David Duffy is to step down from his role as chief executive officer and executive director of state-owned AIB to join the Glasgow based Clydesdale Bank, a member of the National Australia Bank Group.
Mr Duffy (53) is expected to take up the role of CEO with Clydedsale “within the next few months” and will also join the boards of Clydesdale Bank and NationalAustralia Group Europe as an executive director.
NAB group chief executive, Andrew Thorburn said that Mr Duffy joins the banking group at an important time as NAB looks to accelerate its exit from the UK banking business.
Mr Duffy will remain in position at AIB to support the board in identifying his successor. While his final departure date has yet to be agreed, it is expected that he will stay to present the bank’s annual results in March. Mr Duffy briefed the board of AIB about his decision after close of business on Friday.
The board of AIB will now start a process to appoint a permanent successor to the role. A government imposed salary cap of €500,000 has been imposed to date at the bank.
Mr Duffy said that his time at AIB has been “immensely rewarding both professionally and personally” and that the bank is now well positioned “to contribute to Irish economic recovery and to serve customer needs”.
“Having returned to profitability, received approval of the bank’s restructuring plan and passed the recent ECB/EBA Comprehensive Assessment, I believe now is the right time for a new CEO to lead the bank through the next phase of its recovery and growth and a multi-year process of returning capital to the Irish state,” he said.
Minister for Finance, Michael Noonan, praised Mr Duffy’s work at AIB, as he noted that the outlook for the bank “is very positive”.
“Given the significant progress made by AIB under Mr Duffy’s executive leadership I extend my thanks to him for his professionalism and vigour in the role and wish him continued success.”
Dublin-born Mr Duffy joined the bank in December 2011,replacing then executive chairman David Hodgkinson, having held previous roles with Standard Life, ING and Goldman Sachs. In his LinkedIn profile, Mr Duffy writes that his ambition at AIB is to deliver "a profitable, well capitalized bank with a leading market position in all products and sectors".
Mr Duffy initially joined the bank on a three-year contract due to end at the end of 2014, but last June it was disclosed that he had signed a permanent contract with the bank.
AIB chairman Richard Pym said: "I am very sorry to see David leave AIB. During David's tenure as CEO the bank has been transformed from an organisation in difficulty to one which returned to profit in the first half of 2014 and which is well positioned to deliver on its strategic objectives to customers and shareholders.

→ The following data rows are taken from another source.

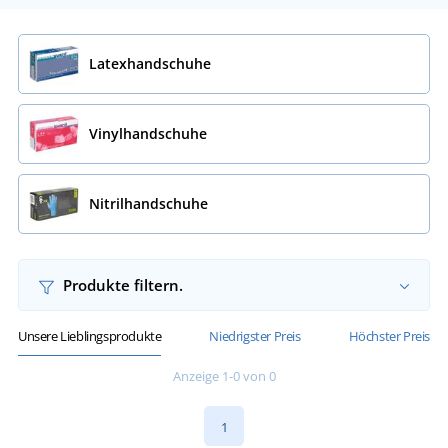
Latexhandschuhe
Vinylhandschuhe
Nitrilhandschuhe
Produkte filtern.
Unsere Lieblingsprodukte
Niedrigster Preis
Höchster Preis
Anzeige 1-0 von 0
1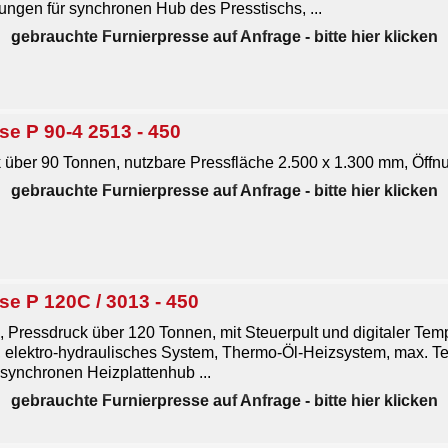
ngen für synchronen Hub des Presstischs, ...
gebrauchte Furnierpresse auf Anfrage
- bitte hier klicken
e P 90-4 2513 - 450
 über 90 Tonnen, nutzbare Pressfläche 2.500 x 1.300 mm, Öffn
gebrauchte Furnierpresse auf Anfrage
- bitte hier klicken
e P 120C / 3013 - 450
Pressdruck über 120 Tonnen, mit Steuerpult und digitaler Tem
, elektro-hydraulisches System, Thermo-Öl-Heizsystem, max. T
synchronen Heizplattenhub ...
gebrauchte Furnierpresse auf Anfrage
- bitte hier klicken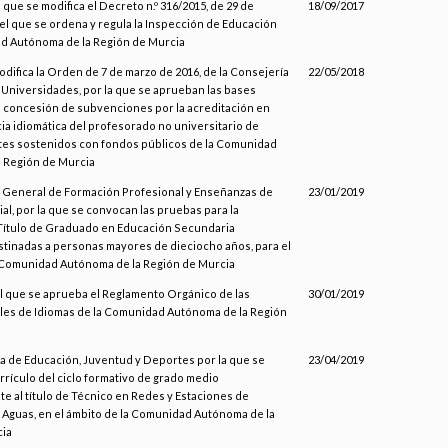
l que se modifica el Decreto n.º 316/2015, de 29 de
18/09/2017
el que se ordena y regula la Inspección de Educación
d Autónoma de la Región de Murcia
odifica la Orden de 7 de marzo de 2016, de la Consejería
22/05/2018
 Universidades, por la que se aprueban las bases
 concesión de subvenciones por la acreditación en
a idiomática del profesorado no universitario de
es sostenidos con fondos públicos de la Comunidad
 Región de Murcia
n General de Formación Profesional y Enseñanzas de
23/01/2019
l, por la que se convocan las pruebas para la
Título de Graduado en Educación Secundaria
estinadas a personas mayores de dieciocho años, para el
a Comunidad Autónoma de la Región de Murcia
 el que se aprueba el Reglamento Orgánico de las
30/01/2019
ales de Idiomas de la Comunidad Autónoma de la Región
ía de Educación, Juventud y Deportes por la que se
23/04/2019
rrículo del ciclo formativo de grado medio
e al título de Técnico en Redes y Estaciones de
 Aguas, en el ámbito de la Comunidad Autónoma de la
cia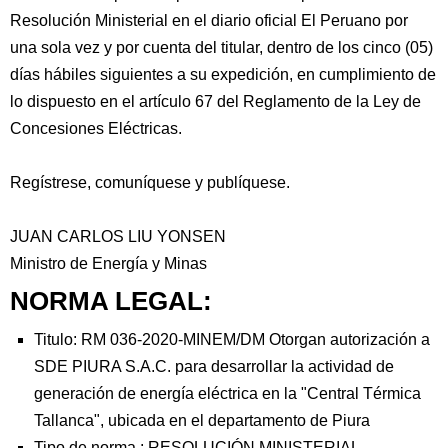
Resolución Ministerial en el diario oficial El Peruano por
una sola vez y por cuenta del titular, dentro de los cinco (05)
días hábiles siguientes a su expedición, en cumplimiento de
lo dispuesto en el artículo 67 del Reglamento de la Ley de
Concesiones Eléctricas.
Regístrese, comuníquese y publíquese.
JUAN CARLOS LIU YONSEN
Ministro de Energía y Minas
NORMA LEGAL:
Titulo: RM 036-2020-MINEM/DM Otorgan autorización a
SDE PIURA S.A.C. para desarrollar la actividad de
generación de energía eléctrica en la "Central Térmica
Tallanca", ubicada en el departamento de Piura
Tipo de norma :
RESOLUCIÓN MINISTERIAL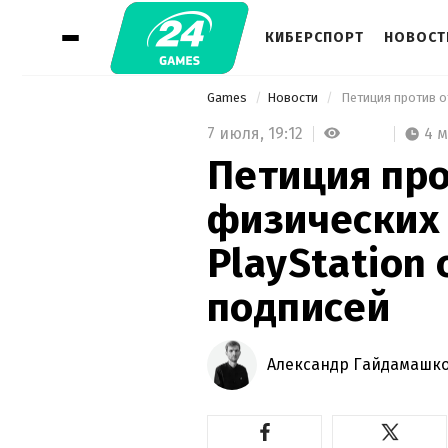
КИБЕРСПОРТ
НОВОСТ
Games
Новости
7 июля,
19:12
4 
Петиция про
физических 
PlayStation 
подписей
Александр Гайдамашк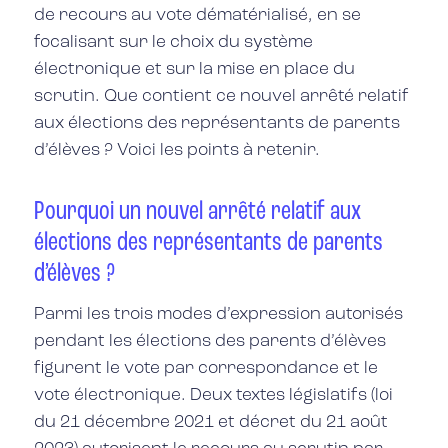
de recours au vote dématérialisé, en se
focalisant sur le choix du système
électronique et sur la mise en place du
scrutin. Que contient ce nouvel arrêté relatif
aux élections des représentants de parents
d’élèves ? Voici les points à retenir.
Pourquoi un nouvel arrêté relatif aux
élections des représentants de parents
d’élèves ?
Parmi les trois modes d’expression autorisés
pendant les élections des parents d’élèves
figurent le vote par correspondance et le
vote électronique. Deux textes législatifs (loi
du 21 décembre 2021 et décret du 21 août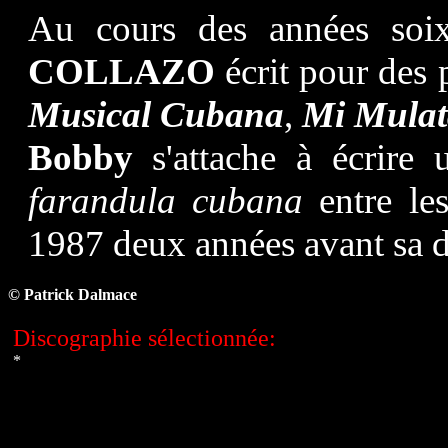
Au cours des années soix
COLLAZO
écrit pour des p
Musical Cubana
,
Mi Mula
Bobby
s'attache à écrire 
farandula cubana
entre l
1987 deux années avant sa d
©
Patrick Dalmace
Discographie sélectionnée:
*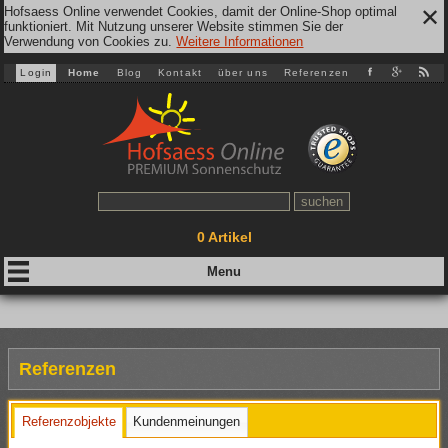
Hofsaess Online verwendet Cookies, damit der Online-Shop optimal
✕
funktioniert. Mit Nutzung unserer Website stimmen Sie der
Verwendung von Cookies zu.
Weitere Informationen
Login
Home
Blog
Kontakt
über uns
Referenzen
0
Artikel
Referenzen
Referenzobjekte
Kundenmeinungen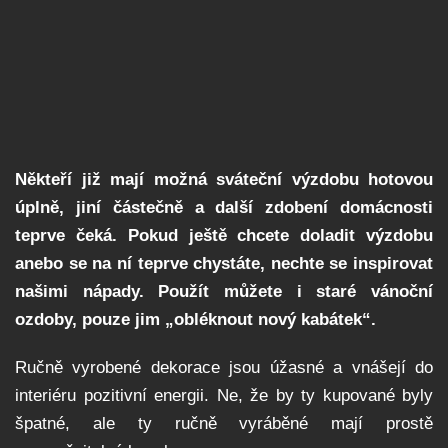
Někteří již mají možná sváteční výzdobu hotovou
úplně, jiní částečně a další zdobení domácnosti
teprve čeká. Pokud ještě chcete doladit výzdobu
anebo se na ní teprve chystáte, nechte se inspirovat
našimi nápady. Použít můžete i staré vánoční
ozdoby, pouze jim „obléknout nový kabátek“.
Ručně vyrobené dekorace jsou úžasné a vnášejí do
interiéru pozitivní energii. Ne, že by ty kupované byly
špatné, ale ty ručně vyráběné mají prostě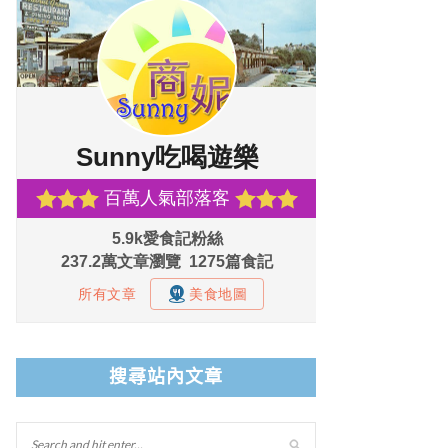
搜尋站內文章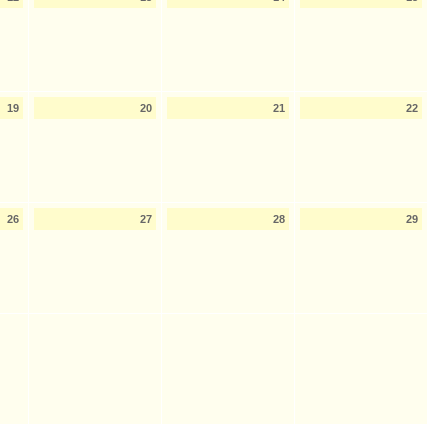
19
20
21
22
26
27
28
29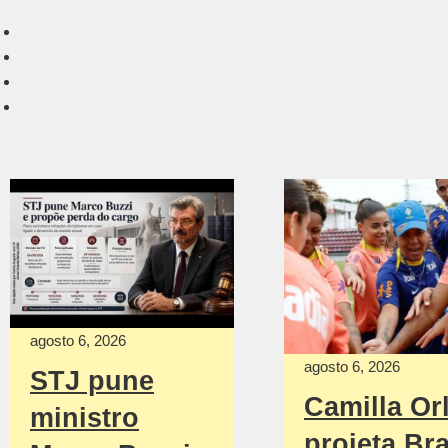
agosto 6, 2026
agosto 6, 2026
STJ pune
Camilla Or
ministro
projeta Bra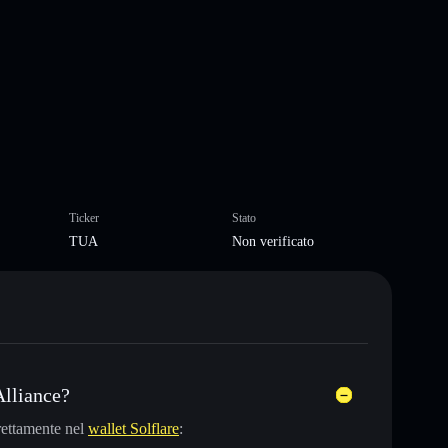
Ticker
Stato
TUA
Non verificato
lliance?
rettamente nel
wallet Solflare
: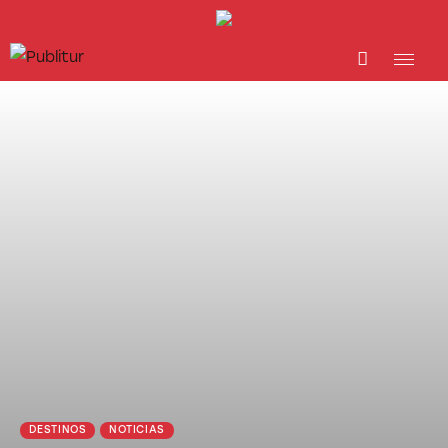
INICIO
INDUSTRIA TURÍSTICA
DESTINOS
EVENTOS
TRAINING
ABORDANDO A…
DESTINOS
NOTICIAS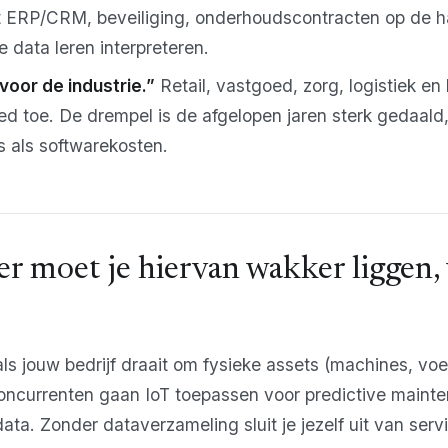
et ERP/CRM, beveiliging, onderhoudscontracten op de 
 data leren interpreteren.
 voor de industrie.”
Retail, vastgoed, zorg, logistiek e
ed toe. De drempel is de afgelopen jaren sterk gedaald
s als softwarekosten.
r moet je hiervan wakker liggen,
ls jouw bedrijf draait om fysieke assets (machines, voer
 concurrenten gaan IoT toepassen voor predictive maint
data. Zonder dataverzameling sluit je jezelf uit van ser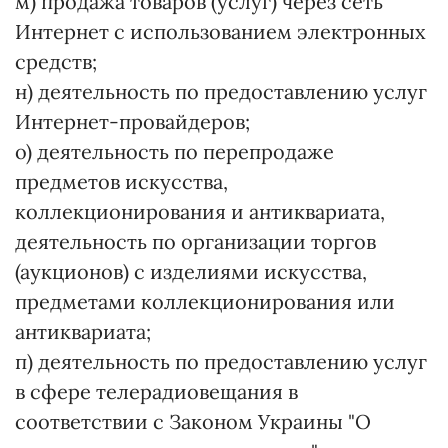
м) продажа товаров (услуг) через сеть
Интернет с использованием электронных
средств;
н) деятельность по предоставлению услуг
Интернет-провайдеров;
о) деятельность по перепродаже
предметов искусства,
коллекционирования и антиквариата,
деятельность по организации торгов
(аукционов) с изделиями искусства,
предметами коллекционирования или
антиквариата;
п) деятельность по предоставлению услуг
в сфере телерадиовещания в
соответствии с Законом Украины "О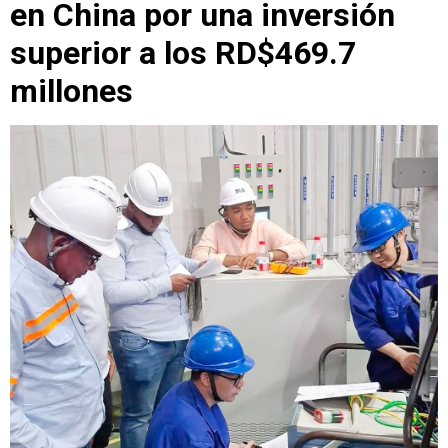
en China por una inversión
superior a los RD$469.7
millones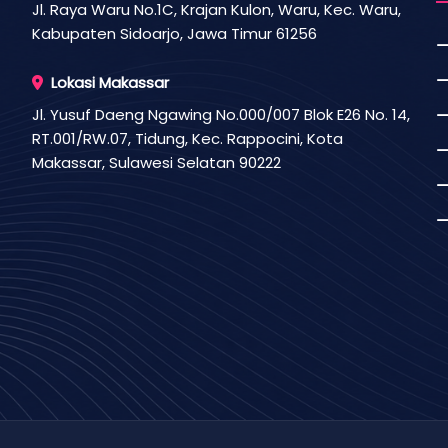
Jl. Raya Waru No.1C, Krajan Kulon, Waru, Kec. Waru,
Kabupaten Sidoarjo, Jawa Timur 61256
Lokasi Makassar
Jl. Yusuf Daeng Ngawing No.000/007 Blok E26 No. 14,
RT.001/RW.07, Tidung, Kec. Rappocini, Kota
Makassar, Sulawesi Selatan 90222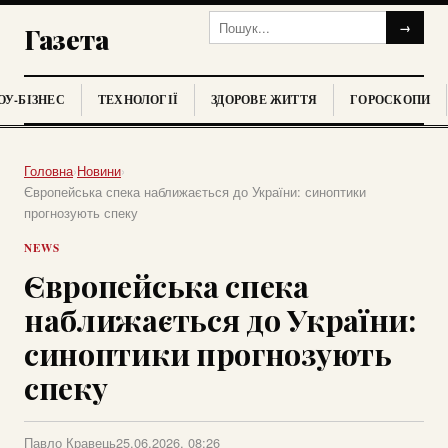
→
Газета
У-БІЗНЕС
ТЕХНОЛОГІЇ
ЗДОРОВЕ ЖИТТЯ
ГОРОСКОПИ
Головна
›
Новини
›
Європейська спека наближається до України: синоптики
прогнозують спеку
NEWS
Європейська спека
наближається до України:
синоптики прогнозують
спеку
Павло Кравець
25.06.2026, 08:26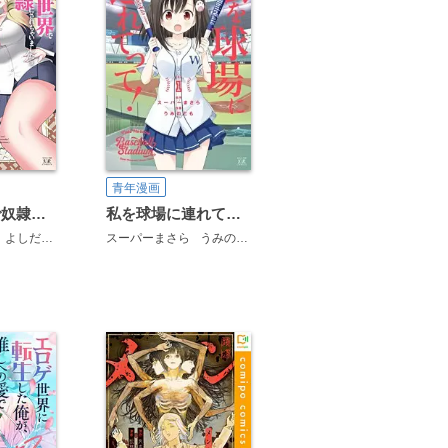
青年漫画
私を球場に連れてって！
私、異世界で奴隷にされちゃいました（泣）しかもご主人様は性格の悪いエルフの女王様！（でも超美人←ここ大事）無能すぎて罵られまくるけど同僚のオークが癒やし系だし里のエルフは可愛いし結構楽しんでる私です。
スーパーまさら
うみのとも
よしだひでゆき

I will work with David in the coming period to facilitate a smooth transition and wish him every success in the future".
Last week the government appointed Goldman Sachs to advise it on how to reconfigure the lender’s capital structure in advance of a possible sell-off. Senior credit analyst with Merrion Capital Ciaran Callaghan said that Mr Duffy’s resignation “is likely to be an unwelcome development in the government’s sales plan”, and highlights the difficulties of retaining a stable management team in nationalised institutions.